Before tackling “Miss Evers’ Boys,” he’d written just one play, a theatrical adaptation of several fables called “Fables Here and Then,” which toured extensively and at one point featured his sister, actress Tovah Feldshuh. He spent considerable time researching “Miss Evers’ Boys,” and had just a “very rough draft” in 1984 when he accepted the job of artistic director of the Center for Theatre Arts at Cornell University in Ithaca, New York. Busy teaching and running the center during the school year, he’d work on his play during summers at his lake-side place outside Minneapolis.

Feldshuh, who has also somehow managed to continue both his emergency room work and his directing, is asked if there are parallels between life as a director and life in the emergency room. He shakes his head, yes: “In both cases, you are called upon to make decisions, frequently rapid decisions. . . . If you’re not willing to make a decision and take responsibility for decisions, you shouldn’t be directing and you shouldn’t be doing emergency medicine. Neither are environments conducive to serene cogitation.”

Feldshuh’s inability to let go of his play for so many years worked well in terms of its development. Not only are there more workshop opportunities for new plays these days, but instead of demanding to premiere a new play, more and more regional theaters are now willing to host the second or third production. “Miss Evers’ Boys,” for instance, went through three readings at Minneapolis’ Illusion Theater, plus the 1989 Sundance Institute Playwriting Workshop and last fall’s world premiere at Center Stage before getting to the Taper.

“Miss Evers’ Boys” is currently playing the Illusion, where a production opened June 29, and another production is set for Atlanta’s Alliance Theatre Co. in September. Taper artistic director Gordon Davidson says there’s also been interest here in terms of moving the play on to other stages (around the country)--and possibly, the big screen--after the Taper, “but it’s a question of how, when and where.”

Advertisement

Davidson had been in touch with Feldshuh on and off since Feldshuh’s Guthrie days and particularly since Feldshuh moved to Cornell. A Cornell graduate himself, Davidson had been chairman of an advisory panel that oversaw creation of the new Cornell center, and says he’s been aware of “Miss Evers’ Boys” for a long time. He hoped to do the play at some point, he says, “and when Center Stage could do it first, I said fine, and found the next available time.” When it appeared last spring that Arthur Kopit’s play, “Discovery of America” would not be ready this season, Davidson dropped “Miss Evers’ Boys” into the Taper schedule to replace it.

Davidson speculates that “Miss Evers’ Boys” will wind up in many regional theaters “because it’s eminently do-able. Its cast size and subject matter make it just the kind of play that belongs in theaters that serve communities. The New York question is always who and when and where because the auspices, commercial and noncommercial, are always complicated there.”
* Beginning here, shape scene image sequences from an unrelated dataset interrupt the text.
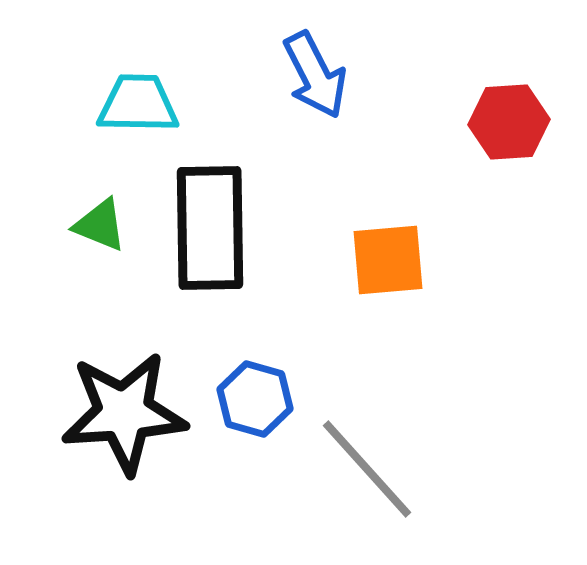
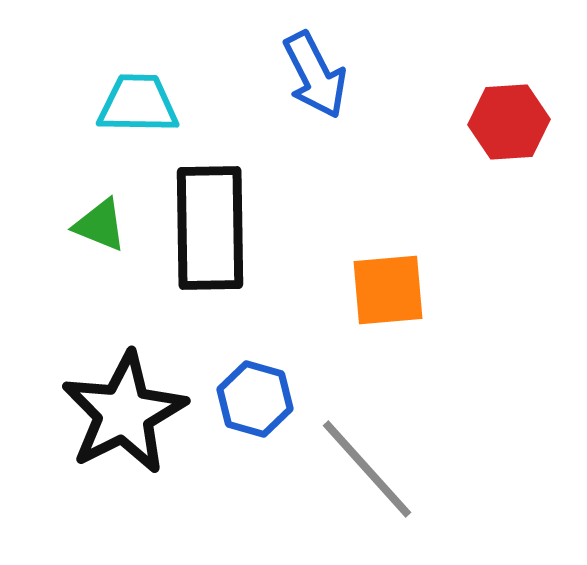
orange square: moved 30 px down
black star: rotated 23 degrees counterclockwise
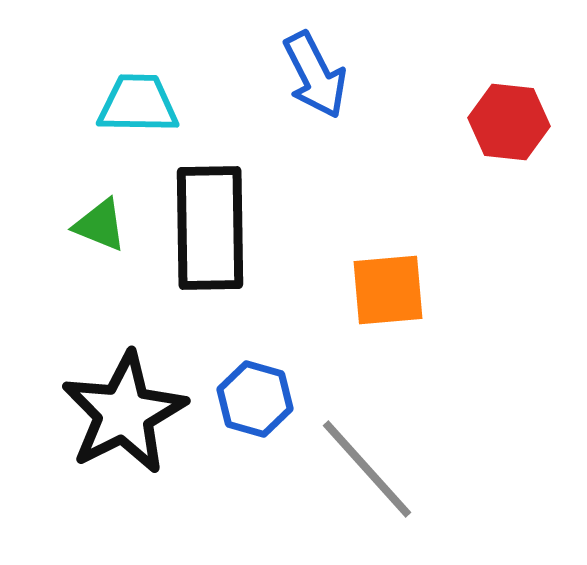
red hexagon: rotated 10 degrees clockwise
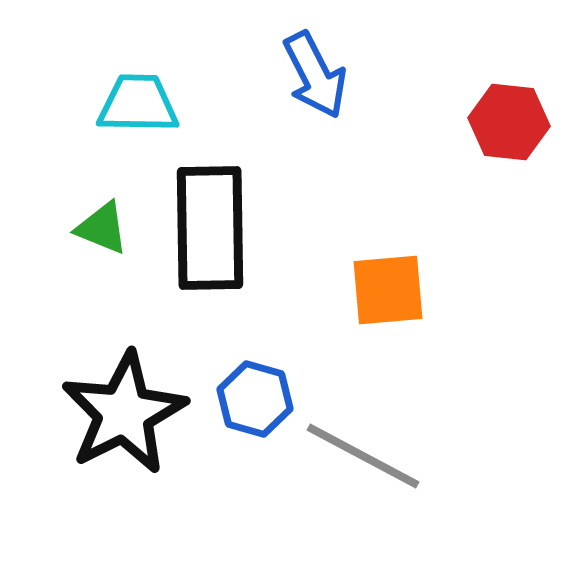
green triangle: moved 2 px right, 3 px down
gray line: moved 4 px left, 13 px up; rotated 20 degrees counterclockwise
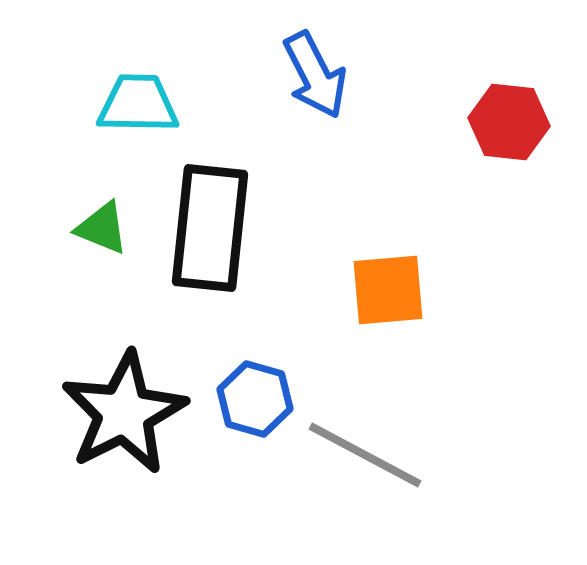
black rectangle: rotated 7 degrees clockwise
gray line: moved 2 px right, 1 px up
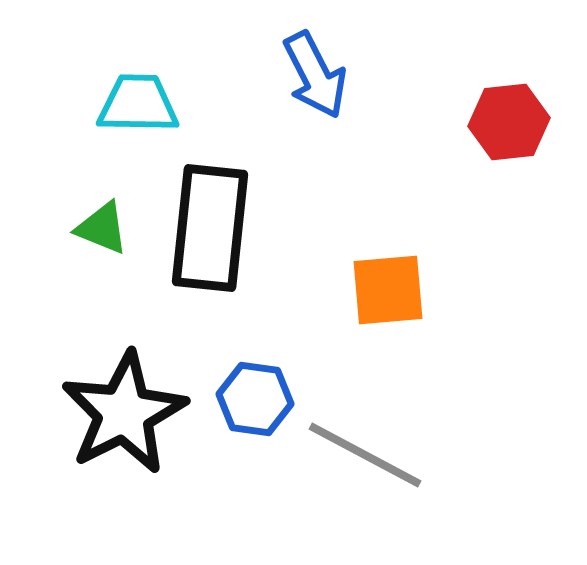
red hexagon: rotated 12 degrees counterclockwise
blue hexagon: rotated 8 degrees counterclockwise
Asked if there has also been movie interest, Davidson replies that “there was some early interest (in Feldshuh’s play) around the time of the Baltimore production, but not necessarily linked to it. We thought it was better to finish the journey of the play as a play. I’m sure that there will be some increased interest once the show is seen here (but) one tends to want to hold off.”
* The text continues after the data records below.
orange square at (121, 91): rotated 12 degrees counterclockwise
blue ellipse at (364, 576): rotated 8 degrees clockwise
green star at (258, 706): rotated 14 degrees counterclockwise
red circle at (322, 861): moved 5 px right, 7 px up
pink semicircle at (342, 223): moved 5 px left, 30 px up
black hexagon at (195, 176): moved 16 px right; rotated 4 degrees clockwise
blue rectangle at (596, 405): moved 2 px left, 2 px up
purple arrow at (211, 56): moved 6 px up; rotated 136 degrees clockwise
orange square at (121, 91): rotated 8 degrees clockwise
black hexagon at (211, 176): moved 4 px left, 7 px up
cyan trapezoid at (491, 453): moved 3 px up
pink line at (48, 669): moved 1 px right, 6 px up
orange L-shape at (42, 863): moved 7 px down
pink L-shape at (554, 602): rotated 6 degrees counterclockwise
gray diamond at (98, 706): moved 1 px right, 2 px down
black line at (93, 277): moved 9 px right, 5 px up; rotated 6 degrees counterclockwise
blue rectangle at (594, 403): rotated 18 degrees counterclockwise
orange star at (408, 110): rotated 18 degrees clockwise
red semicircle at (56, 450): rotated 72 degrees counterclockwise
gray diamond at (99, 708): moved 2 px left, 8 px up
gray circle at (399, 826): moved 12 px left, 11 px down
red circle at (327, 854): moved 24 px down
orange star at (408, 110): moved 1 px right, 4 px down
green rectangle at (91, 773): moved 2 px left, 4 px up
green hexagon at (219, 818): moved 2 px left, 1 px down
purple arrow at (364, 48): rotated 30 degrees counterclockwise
Feldshuh, meanwhile, is making minor edits on the play, and in fact was still fiddling with it during previews last week. But now he’s mostly “working on the rest of my life. I have a two-year-old son, a wonderful wife and a lot to occupy me there. I have more than a full-time job with working in medicine and with Cornell. But if ‘Miss Evers’ Boys’ should go to any other medium, I’d look at it again. Or if I should find another story that possesses me in the same way that this story has possessed me, then I might write another play.”